Here’s the thing: remakes are always a gamble and remakes of foreign language films (or films in non-English language) are even more of a coin toss. Sometimes you get an A Bigger Splash (a loose remake of La Piscine from the 60s) or The Departed (a remake of Hong Kong's Infernal Affairs.) and sometimes you end up with a Downhill.
An adaptation of Ruben Östlund’s dark comedy slash psychodrama Force Majeure (2014), Nat Faxon and Jim Rash’s perfunctory Downhill plays like a watered-down version of the original. The directing duo omitted many of the elements that made the simplistic premise of the film distressingly complex and layered.
Östlund’s intense shots of the couple in the bathroom, laced with a violent snowstorm and anxiety-inducing Antonio Vivaldi’s Summer; the flickering red dots pinpointing danger zones; and the swinging metal cable of the chairlift — the allegory of marriage hanging on a thread — are all shaved off.
Faxon and Rash’s reimagination, or the lack thereof, is heavy-handed and constantly cutting corners. It makes light of the source material that begs the question of how would you feel when the person you love leaves you to die? Or what if you're the one leaving?
In Downhill, Peter (Will Ferrell) and Billie (Julia Louis-Dreyfus), along with their two boys, head up to the Austrian Alps for a memorable ski vacation, though the stilted family dynamic is apparent from the get-go. Maybe that's what this is all about: family trying to reconnect with one another.

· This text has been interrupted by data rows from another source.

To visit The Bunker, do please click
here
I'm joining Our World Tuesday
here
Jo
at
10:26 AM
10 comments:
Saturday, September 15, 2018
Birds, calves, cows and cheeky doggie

But Peter’s miscalculation is not one that could easily be swept under the rug and it continues to snowball. From the non-child-friendly resort hotel he leases to the replaying of mundane activities—the kids watching television and him scrolling on social media—this trip is not all it’s cracked up to be.
This is, of course, until something else did—literally. An explosion over the mountain that signals a routine snow-maintenance procedure leaves the quartet gaping at the sighting of clouds of snow rolling down the slopes. Billie is visibly shaken but Peter somehow manages to reassure her that it’s a controlled avalanche.

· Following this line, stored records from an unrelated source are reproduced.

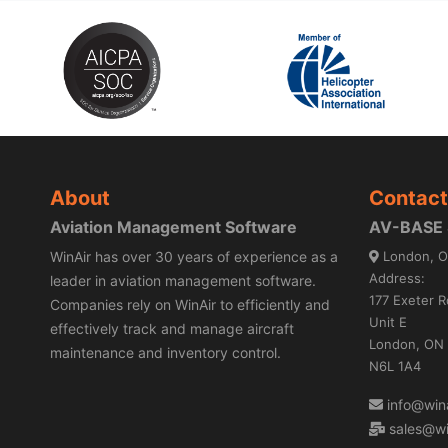
About
Contact
Aviation Management Software
AV-BASE S
WinAir has over 30 years of experience as a
London, O
Address:
leader in aviation management software.
177 Exeter R
Companies rely on WinAir to efficiently and
Unit E
effectively track and manage aircraft
London, ON
maintenance and inventory control.
N6L 1A4
info@wina
sales@wi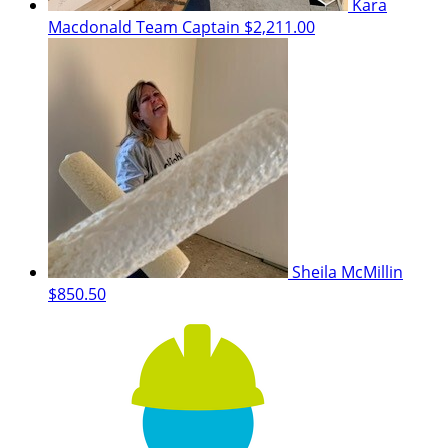
Kara
Macdonald
Team Captain
$2,211.00
Sheila McMillin
$850.50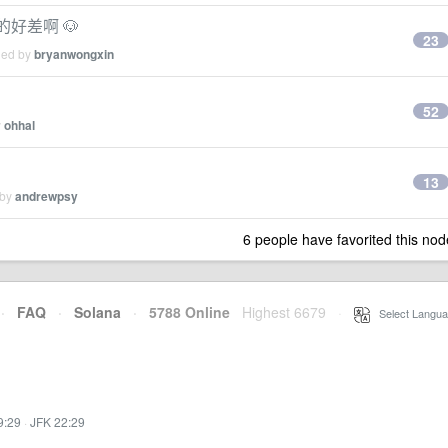
的好差啊 🐶
23
ied by
bryanwongxin
？
52
y
ohhal
13
 by
andrewpsy
6 people have favorited this nod
·
FAQ
·
Solana
·
5788 Online
Highest 6679
·
Select Langua
9:29
·
JFK 22:29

Much to their horror, the “controlled avalanche” isn’t that controlled after all. As the white smoke charges towards the outdoor restaurant and the dining skiers start fleeing the scene in a wild stampede, Peter taps into his survival mode and abandons Billie and their two sons, grabbing only his cellphone to safety.

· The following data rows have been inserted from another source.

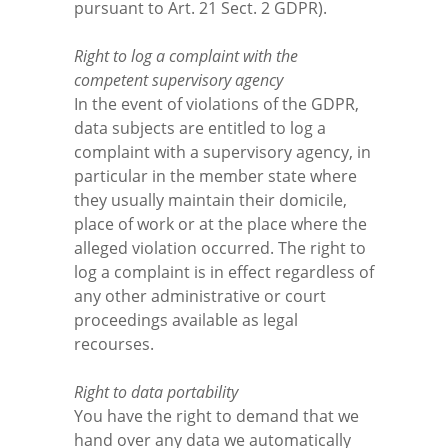
pursuant to Art. 21 Sect. 2 GDPR).
Right to log a complaint with the
competent supervisory agency
In the event of violations of the GDPR,
data subjects are entitled to log a
complaint with a supervisory agency, in
particular in the member state where
they usually maintain their domicile,
place of work or at the place where the
alleged violation occurred. The right to
log a complaint is in effect regardless of
any other administrative or court
proceedings available as legal
recourses.
Right to data portability
You have the right to demand that we
hand over any data we automatically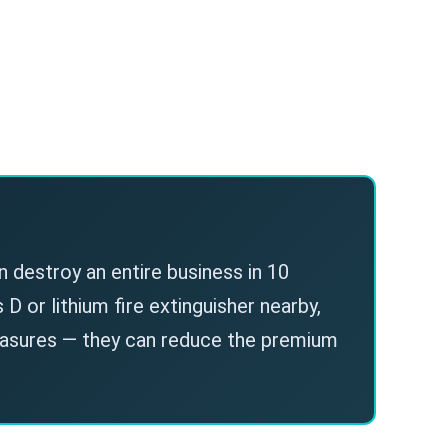
n destroy an entire business in 10
D or lithium fire extinguisher nearby,
easures — they can reduce the premium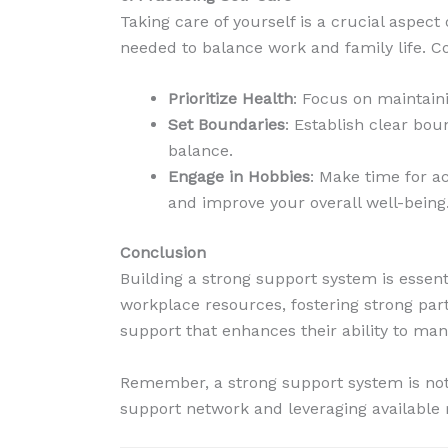
Taking care of yourself is a crucial aspec
needed to balance work and family life. Co
Prioritize Health
: Focus on maintaini
Set Boundaries
: Establish clear bo
balance.
Engage in Hobbies
: Make time for ac
and improve your overall well-being
Conclusion
Building a strong support system is essent
workplace resources, fostering strong par
support that enhances their ability to manag
Remember, a strong support system is not b
support network and leveraging available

The dust gradually settles and as Billie eases her grip on her two sons and shakes off the slush, Peter returns. A deafening silence ensues and Louis-Dreyfus delivers a solid turn from then onwards as the matriarch that’s simultaneously distraught and damned to be the glue that keeps everyone together.
Things, however, take a turn for the worse as Peter fabricates his own recounting of the event, an attempt to mask the guilt that’s eating away at him, implicating that he’s actually gone to get help. This tug of war squabble, albeit feels contrived, ends on a high with Dreyfus’ volcanic monologue.
An unspoken tension keeps building throughout the second and third acts, with every effort made by Peter to erase the incident further underscoring his split-second cowardice. As Billie reevaluates her marriage, the audience will be compelled to do the same.
And while Downhill lacks the nuance of Force Majeure, it still makes a watchable flick that at the very least probes on the theme of heroism and whether or not we, just like Billie, should reconsider the optics.
Downhill opens exclusively in GSC theatres on 27th February 2020.